>>>

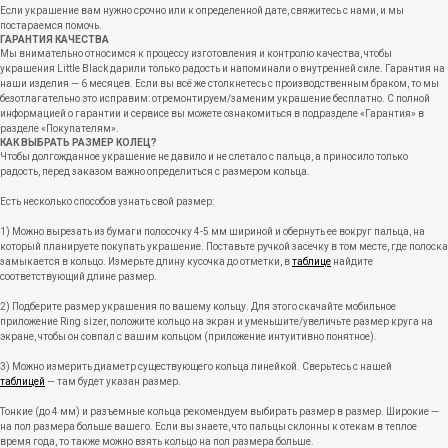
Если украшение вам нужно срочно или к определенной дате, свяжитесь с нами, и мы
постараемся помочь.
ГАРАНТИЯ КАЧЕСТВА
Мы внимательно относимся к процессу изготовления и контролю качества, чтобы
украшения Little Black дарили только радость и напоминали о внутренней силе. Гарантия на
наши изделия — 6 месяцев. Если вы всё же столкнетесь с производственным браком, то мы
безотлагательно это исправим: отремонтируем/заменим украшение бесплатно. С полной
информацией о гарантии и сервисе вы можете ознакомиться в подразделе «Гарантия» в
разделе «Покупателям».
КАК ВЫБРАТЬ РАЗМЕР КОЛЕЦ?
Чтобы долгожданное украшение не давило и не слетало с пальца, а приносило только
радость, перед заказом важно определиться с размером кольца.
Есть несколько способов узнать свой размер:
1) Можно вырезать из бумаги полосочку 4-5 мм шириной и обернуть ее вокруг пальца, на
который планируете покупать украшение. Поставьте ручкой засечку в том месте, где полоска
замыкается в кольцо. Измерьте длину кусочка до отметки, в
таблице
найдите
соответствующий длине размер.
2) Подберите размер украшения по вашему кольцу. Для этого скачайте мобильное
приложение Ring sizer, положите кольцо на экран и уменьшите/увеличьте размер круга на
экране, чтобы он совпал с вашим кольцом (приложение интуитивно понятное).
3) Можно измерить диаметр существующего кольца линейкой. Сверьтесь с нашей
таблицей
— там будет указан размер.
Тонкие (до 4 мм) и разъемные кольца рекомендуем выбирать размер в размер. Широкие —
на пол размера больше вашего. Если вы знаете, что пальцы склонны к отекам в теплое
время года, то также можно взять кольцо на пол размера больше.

<<<

» **WHAT TO DO**: Everything from the line containing "Чтобы долгожданное украшение" through the final line of the records is what you should print, exactly and with nothing added.

» **WRITTEN REPLY**:
Чтобы долгожданное украшение не давило и не слетало с пальца, а приносило только
радость, перед заказом важно определиться с размером кольца.
Есть несколько способов узнать свой размер:
1) Можно вырезать из бумаги полосочку 4-5 мм шириной и обернуть ее вокруг пальца, на
который планируете покупать украшение. Поставьте ручкой засечку в том месте, где полоска
замыкается в кольцо. Измерьте длину кусочка до отметки, в
таблице
найдите
соответствующий длине размер.
2) Подберите размер украшения по вашему кольцу. Для этого скачайте мобильное
приложение Ring sizer, положите кольцо на экран и уменьшите/увеличьте размер круга на
экране, чтобы он совпал с вашим кольцом (приложение интуитивно понятное).
3) Можно измерить диаметр существующего кольца линейкой. Сверьтесь с нашей
таблицей
— там будет указан размер.
Тонкие (до 4 мм) и разъемные кольца рекомендуем выбирать размер в размер. Широкие —
на пол размера больше вашего. Если вы знаете, что пальцы склонны к отекам в теплое
время года, то также можно взять кольцо на пол размера больше.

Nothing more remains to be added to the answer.